- _PROMPT_
Check each line of the entries below for the word "their", and copy out the ones that have it.

- _WORKING DATA_

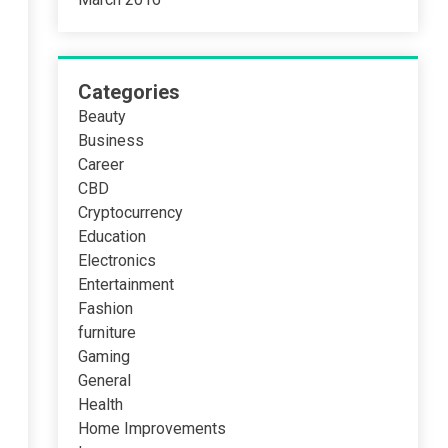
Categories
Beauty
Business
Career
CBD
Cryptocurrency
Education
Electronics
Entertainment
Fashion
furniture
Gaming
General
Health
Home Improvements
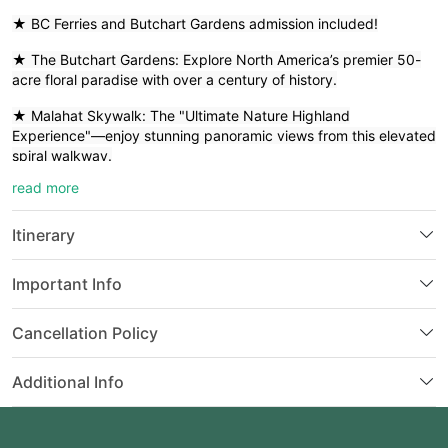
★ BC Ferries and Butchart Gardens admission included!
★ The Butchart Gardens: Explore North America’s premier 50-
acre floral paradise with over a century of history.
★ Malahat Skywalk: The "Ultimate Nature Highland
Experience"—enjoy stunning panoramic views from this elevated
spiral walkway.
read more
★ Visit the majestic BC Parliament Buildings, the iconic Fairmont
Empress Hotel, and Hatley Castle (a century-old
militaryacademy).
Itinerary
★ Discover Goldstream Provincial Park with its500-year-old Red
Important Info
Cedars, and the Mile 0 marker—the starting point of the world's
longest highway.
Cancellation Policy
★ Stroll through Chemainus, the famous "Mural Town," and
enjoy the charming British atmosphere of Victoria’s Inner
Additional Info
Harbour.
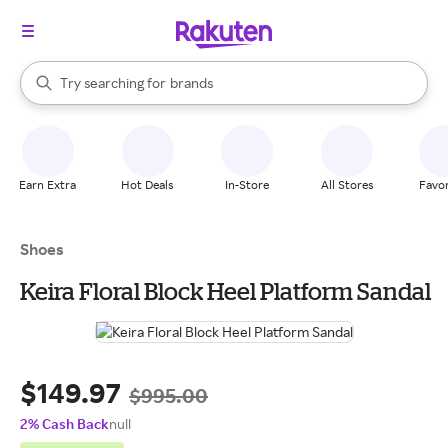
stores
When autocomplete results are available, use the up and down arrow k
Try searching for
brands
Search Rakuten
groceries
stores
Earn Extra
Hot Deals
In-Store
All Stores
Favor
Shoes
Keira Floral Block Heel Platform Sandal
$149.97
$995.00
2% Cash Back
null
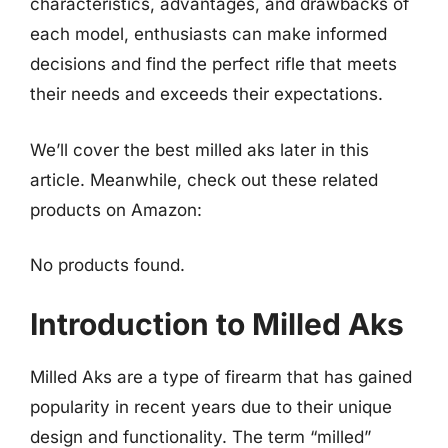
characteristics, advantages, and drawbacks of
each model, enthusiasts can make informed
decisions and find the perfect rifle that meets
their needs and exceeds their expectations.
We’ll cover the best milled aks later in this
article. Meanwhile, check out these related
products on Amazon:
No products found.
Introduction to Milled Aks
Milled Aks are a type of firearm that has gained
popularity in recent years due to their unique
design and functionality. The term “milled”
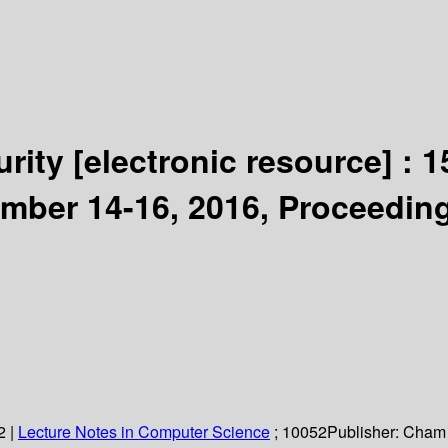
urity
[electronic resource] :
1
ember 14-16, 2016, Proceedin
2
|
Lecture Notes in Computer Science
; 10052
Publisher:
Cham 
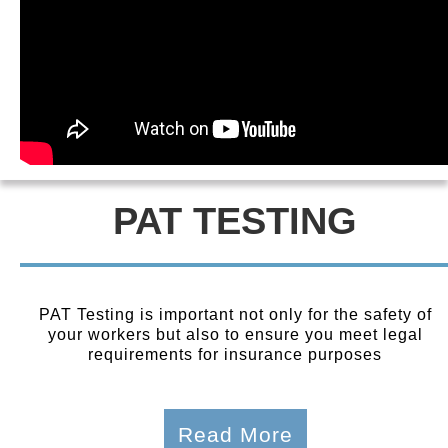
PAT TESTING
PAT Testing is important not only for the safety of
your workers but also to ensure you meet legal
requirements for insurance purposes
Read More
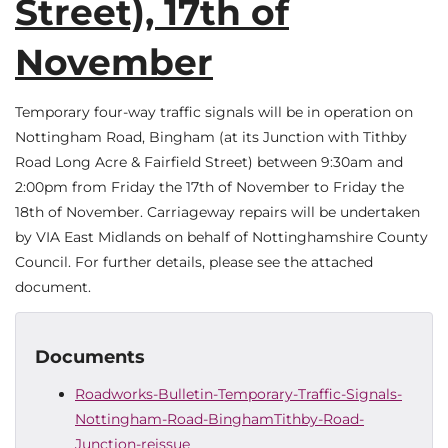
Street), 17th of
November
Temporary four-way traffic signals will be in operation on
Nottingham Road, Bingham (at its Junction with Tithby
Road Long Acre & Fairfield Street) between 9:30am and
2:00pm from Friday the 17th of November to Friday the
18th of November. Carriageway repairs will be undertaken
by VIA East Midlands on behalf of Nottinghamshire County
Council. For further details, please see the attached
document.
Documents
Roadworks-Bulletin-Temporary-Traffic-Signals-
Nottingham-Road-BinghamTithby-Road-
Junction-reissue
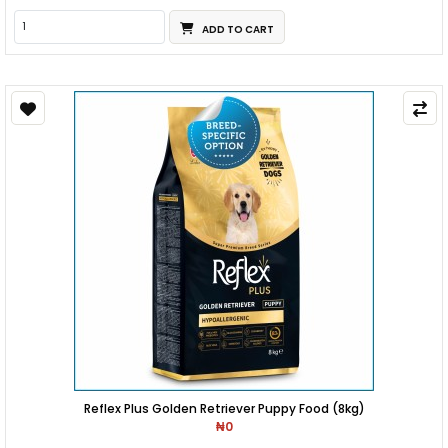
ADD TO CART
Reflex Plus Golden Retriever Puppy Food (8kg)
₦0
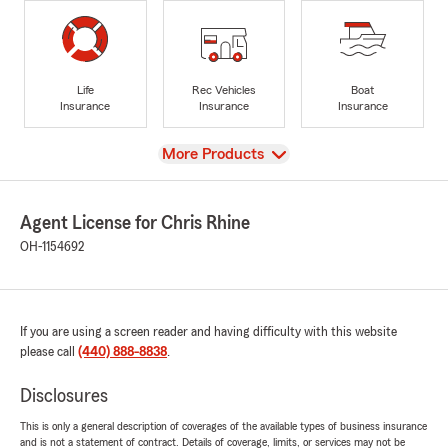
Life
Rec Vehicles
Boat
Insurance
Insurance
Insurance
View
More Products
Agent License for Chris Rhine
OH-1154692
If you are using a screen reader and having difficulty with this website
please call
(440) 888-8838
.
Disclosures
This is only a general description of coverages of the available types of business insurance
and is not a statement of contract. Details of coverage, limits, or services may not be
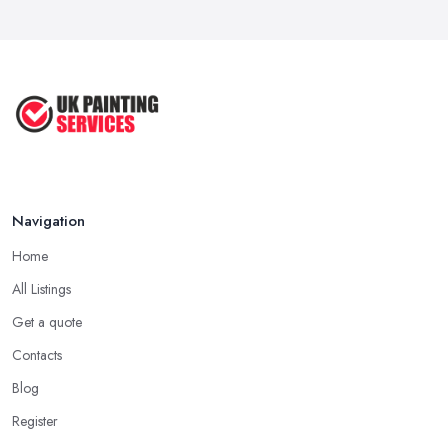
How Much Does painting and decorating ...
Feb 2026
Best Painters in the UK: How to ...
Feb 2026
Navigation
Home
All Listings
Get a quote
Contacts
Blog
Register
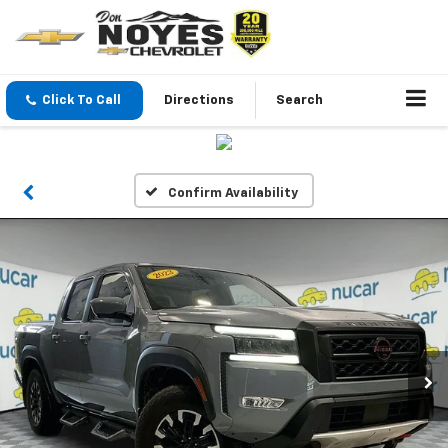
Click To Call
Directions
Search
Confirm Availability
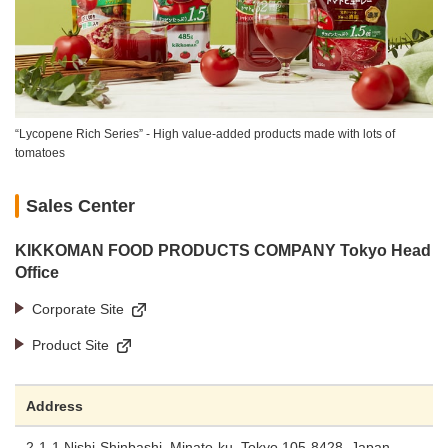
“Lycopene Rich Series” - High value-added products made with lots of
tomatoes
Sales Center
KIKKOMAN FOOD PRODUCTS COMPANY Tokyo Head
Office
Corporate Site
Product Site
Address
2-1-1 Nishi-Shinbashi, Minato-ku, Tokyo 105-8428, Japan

- _EXERCISE ANSWER_
their needs and exceeds their expectations.
popularity in recent years due to their unique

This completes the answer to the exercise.